Data for this task:
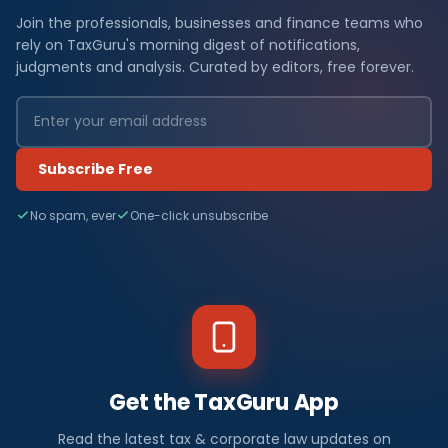
Join the professionals, businesses and finance teams who
rely on TaxGuru's morning digest of notifications,
judgments and analysis. Curated by editors, free forever.
Subscribe Free
No spam, ever
One-click unsubscribe
Get the TaxGuru App
Read the latest tax & corporate law updates on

Exercise requirements:
Restate word for word the lines running from the line that holds "rely on TaxGuru's" to the final line of the entries.

Task result:
rely on TaxGuru's morning digest of notifications,
judgments and analysis. Curated by editors, free forever.
Subscribe Free
No spam, ever
One-click unsubscribe
Get the TaxGuru App
Read the latest tax & corporate law updates on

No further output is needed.